A naive transcription of the python version would be:
bool foo(std::vector<std::string> const &a,std::vector<std::string> const &b) {
for(auto &s : a)
if(end(b) == std::find(begin(b),end(b),s))
return false;
return true;
}
It turns out that sorting the input is very slow. (And wrong in the face of duplicate elements.) Even the naive function is generally much faster. Just goes to show again that premature optimization is the root of all evil.

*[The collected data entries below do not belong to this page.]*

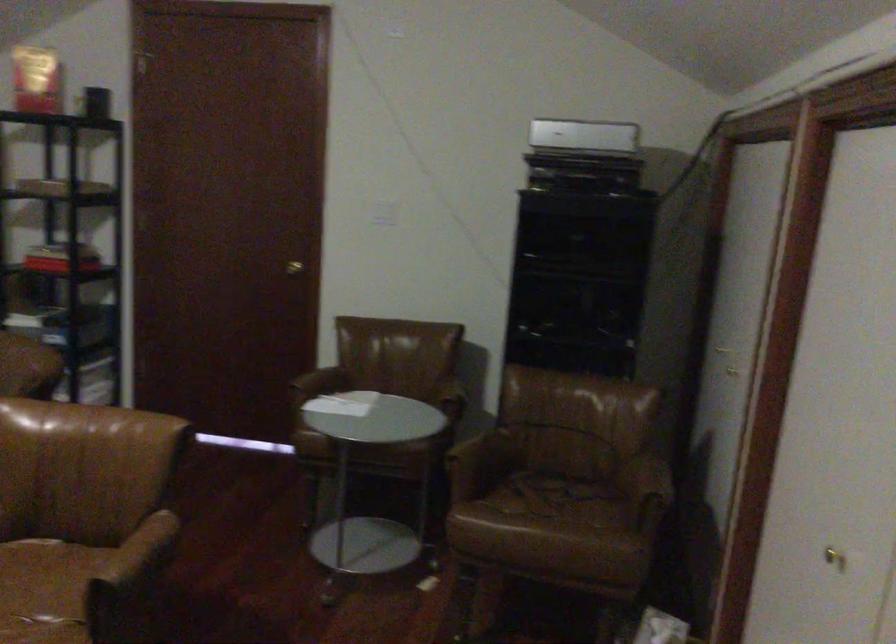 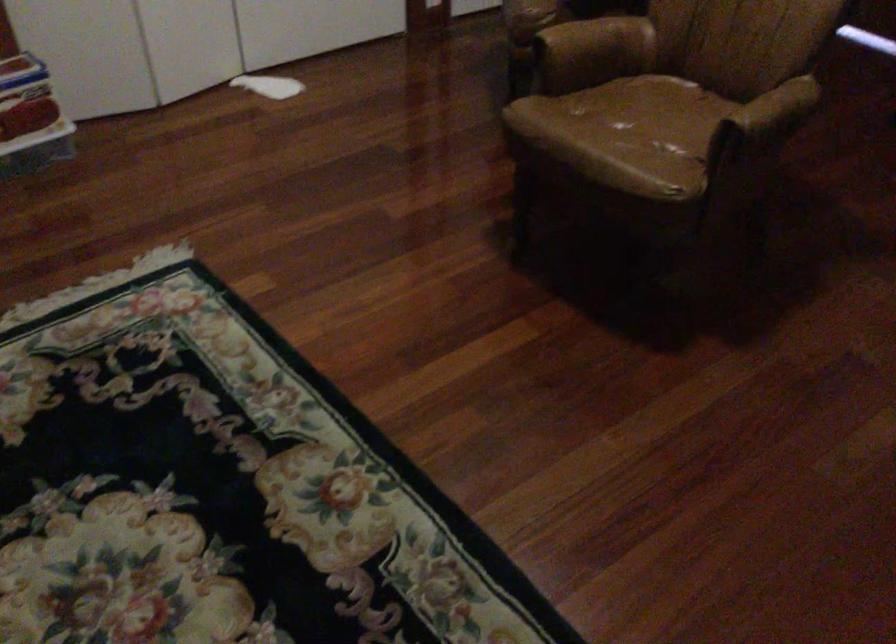 Locate, in the second image, the point that corresponds to the point at 151,545 in the first image.

(776, 109) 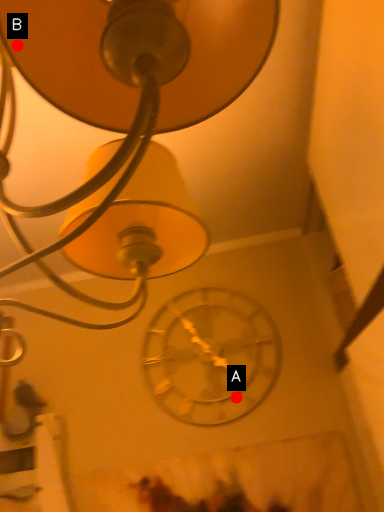 Question: Two points are circled on the image, labeled by A and B beside each circle. Which of the following is the farthest from the observer?

Choices:
 (A) A is further
 (B) B is further

Answer: (A) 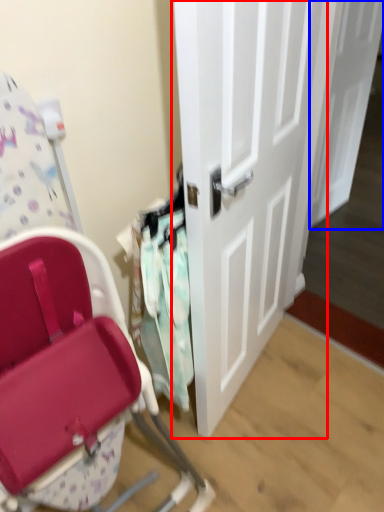 Question: Which point is closer to the camera, door (highlighted by a red box) or door (highlighted by a blue box)?

Choices:
 (A) door
 (B) door

Answer: (A) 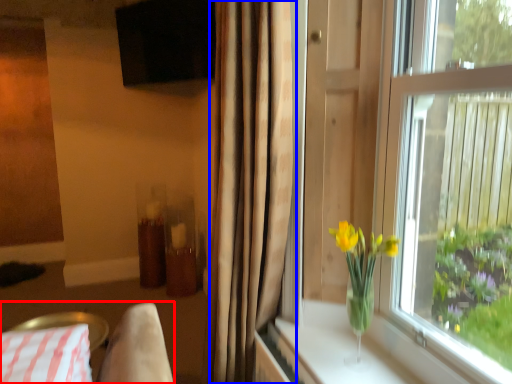 Question: Which point is closer to the camera, bedding (highlighted by a red box) or curtain (highlighted by a blue box)?

Choices:
 (A) bedding
 (B) curtain

Answer: (B) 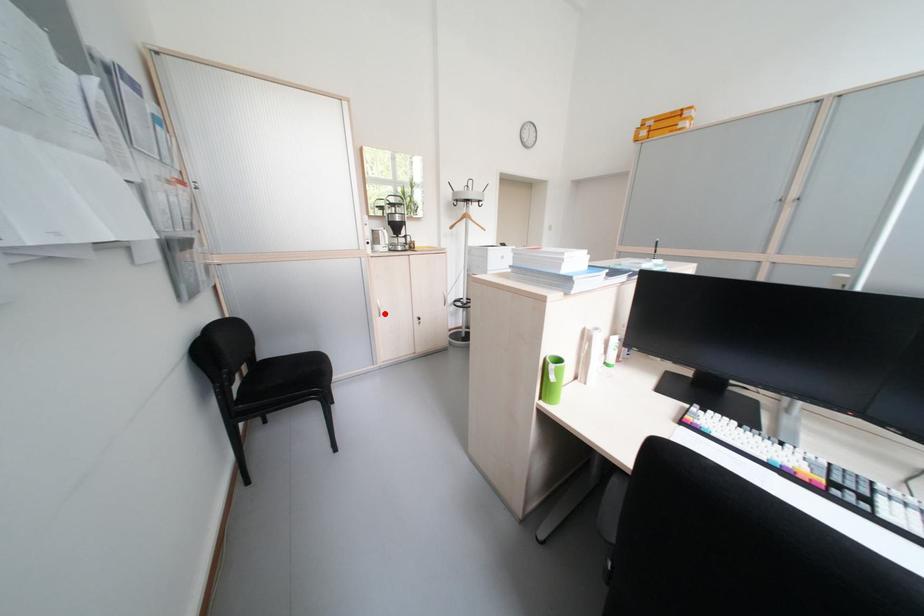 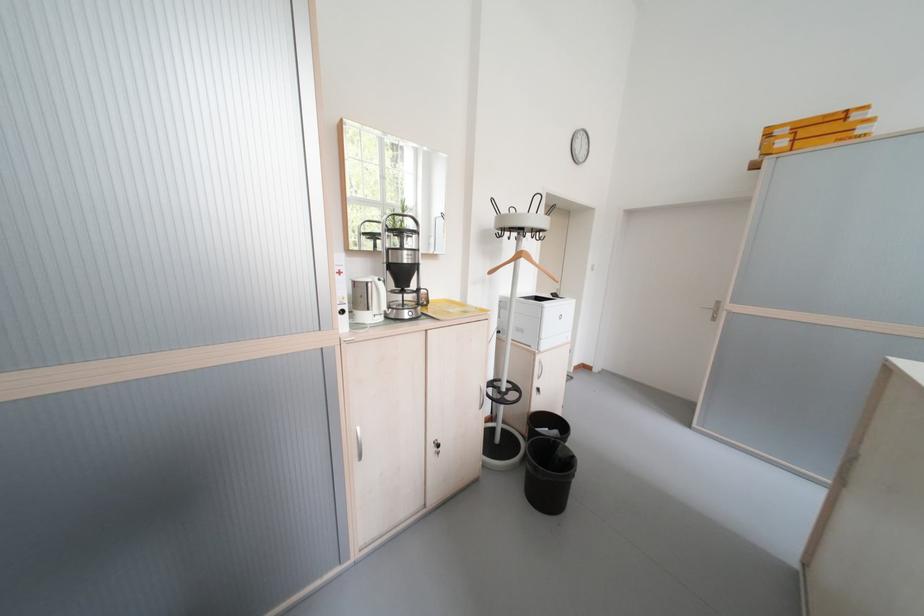 Question: I am providing you with two images of the same scene from different viewpoints. A red point is shown in image1. For the corresponding object point in image2, is it positioned nearer or farther from the camera?

Choices:
 (A) Nearer
 (B) Farther

Answer: (B) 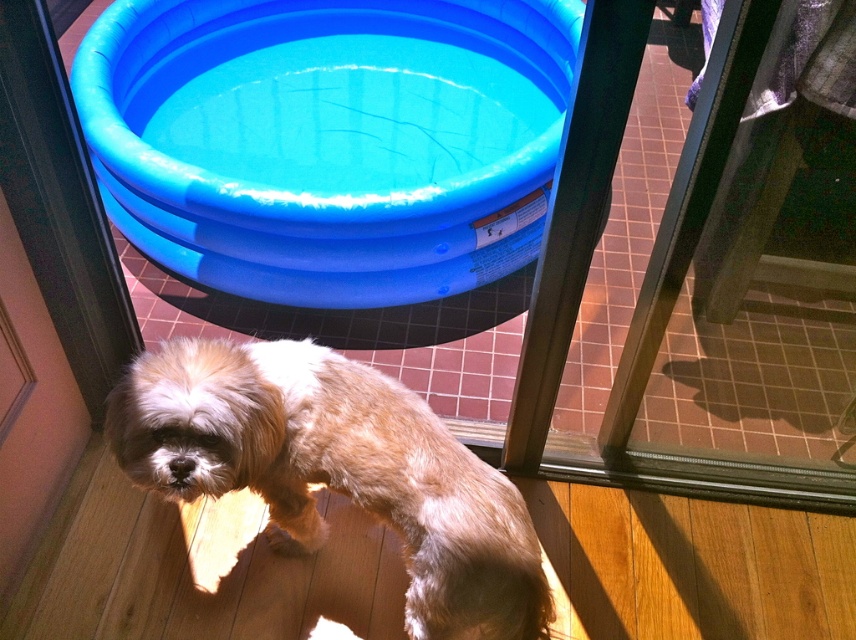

Here's an unordered_set version that is usually somewhat faster than the naive version (or was for the values/usage patterns I tested):
bool foo(std::vector<std::string> const& a,std::unordered_set<std::string> const& b) {
for(auto &s:a)
if(b.count(s) < 1)
return false;
return true;
}
On the other hand, if the vectors are already sorted and b is relatively small ( less than around 200k for me ) then std::includes is very fast. So if you care about speed you just have to optimize for the data and usage pattern you're actually dealing with.